Listed entries below:
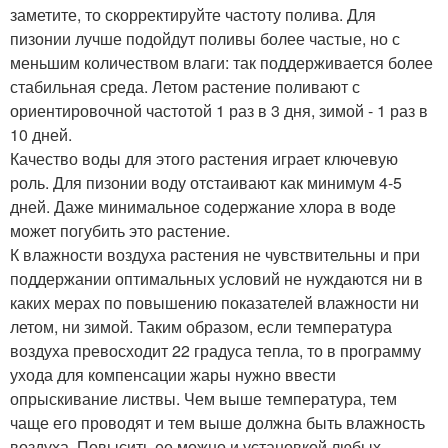
заметите, то скорректируйте частоту полива. Для
пизонии лучше подойдут поливы более частые, но с
меньшим количеством влаги: так поддерживается более
стабильная среда. Летом растение поливают с
ориентировочной частотой 1 раз в 3 дня, зимой - 1 раз в
10 дней.
Качество воды для этого растения играет ключевую
роль. Для пизонии воду отстаивают как минимум 4-5
дней. Даже минимальное содержание хлора в воде
может погубить это растение.
К влажности воздуха растения не чувствительны и при
поддержании оптимальных условий не нуждаются ни в
каких мерах по повышению показателей влажности ни
летом, ни зимой. Таким образом, если температура
воздуха превосходит 22 градуса тепла, то в программу
ухода для компенсации жары нужно ввести
опрыскивание листвы. Чем выше температура, тем
чаще его проводят и тем выше должна быть влажность
воздуха. Повысить ее можно и установкой любых -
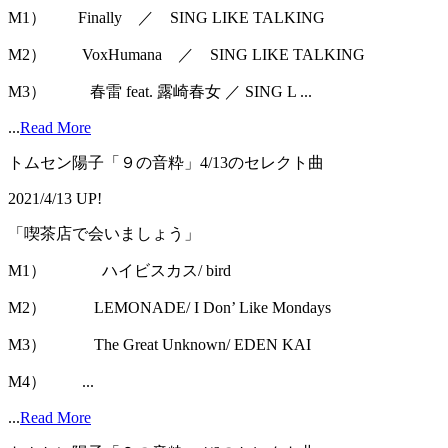
M1） Finally ／ SING LIKE TALKING
M2） VoxHumana ／ SING LIKE TALKING
M3） 春雷 feat. 露崎春女 ／ SING L ...
...
Read More
トムセン陽子「９の音粋」4/13のセレクト曲
2021/4/13 UP!
「喫茶店で会いましょう」
M1） ハイビスカス/ bird
M2） LEMONADE/ I Don’ Like Mondays
M3） The Great Unknown/ EDEN KAI
M4） ...
...
Read More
End of Listed entries.
Activity — Copy the records above exactly. Do not carry any picture into the copy.

Reply to the exercise —
заметите, то скорректируйте частоту полива. Для
пизонии лучше подойдут поливы более частые, но с
меньшим количеством влаги: так поддерживается более
стабильная среда. Летом растение поливают с
ориентировочной частотой 1 раз в 3 дня, зимой - 1 раз в
10 дней.
Качество воды для этого растения играет ключевую
роль. Для пизонии воду отстаивают как минимум 4-5
дней. Даже минимальное содержание хлора в воде
может погубить это растение.
К влажности воздуха растения не чувствительны и при
поддержании оптимальных условий не нуждаются ни в
каких мерах по повышению показателей влажности ни
летом, ни зимой. Таким образом, если температура
воздуха превосходит 22 градуса тепла, то в программу
ухода для компенсации жары нужно ввести
опрыскивание листвы. Чем выше температура, тем
чаще его проводят и тем выше должна быть влажность
воздуха. Повысить ее можно и установкой любых -
M1） Finally ／ SING LIKE TALKING
M2） VoxHumana ／ SING LIKE TALKING
M3） 春雷 feat. 露崎春女 ／ SING L ...
...
Read More
トムセン陽子「９の音粋」4/13のセレクト曲
2021/4/13 UP!
「喫茶店で会いましょう」
M1） ハイビスカス/ bird
M2） LEMONADE/ I Don’ Like Mondays
M3） The Great Unknown/ EDEN KAI
M4） ...
...
Read More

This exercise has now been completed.